Choć wiem doskonale skąd wynika tak niskie zainteresowanie tacierzyńskim, to nigdy nie odebrałbym sobie przyjemności spędzenia ze swoja pociechą tych kilku tygodni intensywniej niż zazwyczaj. Wolny czas w domu wygląda na piewszy rzut oka słodko i radośnie ( bez wstawania na czas, zamartwiania się problemami firmy i klientów … bez stresów) ale każdy rodzic wie, że to tylko utarte stereotypy - dawno już nie aktualne. My faceci potrzebujemy czasem inspiracji z zewnątrz do przełamywania codziennego schematu i zrobienia 110% dla swoich najbliższych. 
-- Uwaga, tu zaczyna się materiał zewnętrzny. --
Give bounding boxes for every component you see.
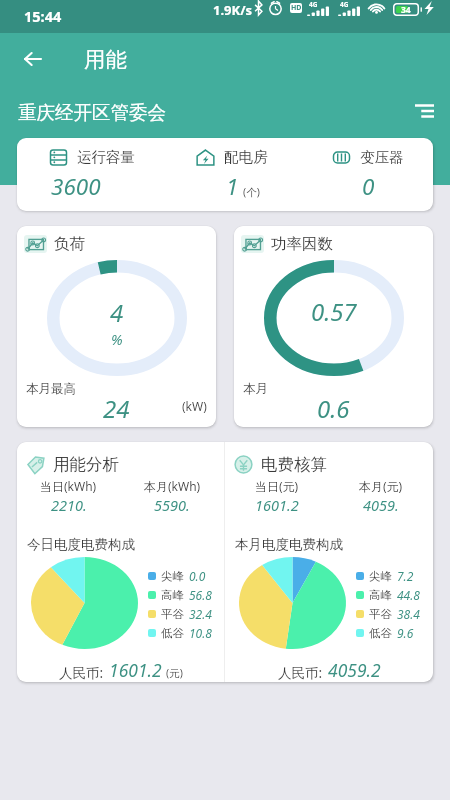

Ameryki odkrywać nie będę, ale chętnie podzielę się z Wami moim 8 tygodniowym czasem #TatuTatu, licząc że uda się namówić Was, ojcowie, na Wasze kilka chwil które warte będą wspomnień i zacieśnią więź między Wami a Waszymi córkami-synami. 

Widzimy się niebawem. 

17.06.2017

" It is not in doing what you like,
but in liking what you do
that is the secret of happiness. "
 - Peter Pan -


09.06.2017

InsideMan

Lubię zaskoczenia. 
W życiu też nie jest wszystko takie, jak się nam na pierwszy rzut oka wydaje...


06.06.2017

moving moving n°4

Wraz z końcem maja oddaliśmy klucze od poprzedniego mieszkania. Zamkneliśmy oficjalnie drzwi,  zamykając tym samym pewien rodział dla naszej rodziny. 
Byłam przekonana, że ciężko będzie mi opuścić to mieszkanie na 8.piętrze, z ukochanym "oknem na świat". Mimo, iż z wielkiego miasta przeprowadziliśmy się do miasteczka, a ósme piętro zamieniliśmy na parter z tarasem - w życiu bym nie pomyśla, że towarzyszyć temu będzie ulga. 
Ulga, ekscytacja i poczucie dobrze podjętej, na tę chwilę, decyzji. 


01.06.2017

(dish)washer

Żyłam w przekonaniu, że naprawdę nie potrzebujemy zmywarki- mimo, iż w rodzinnym domu zawsze była, więc jej "bonus" powinnam dobrze znać.
Człowiek jednak jak nie naiwny to głupi.
Zakochałam się po pierwszym włączeniu, a po niecałym miesiącu używania jestem wręcz zachwycona tym małym ułatwiaczem codzienności.
I naprawdę nie wiem, tak z ręką na sercu, jak funkcjonowaliśmy przez ostatnie lata.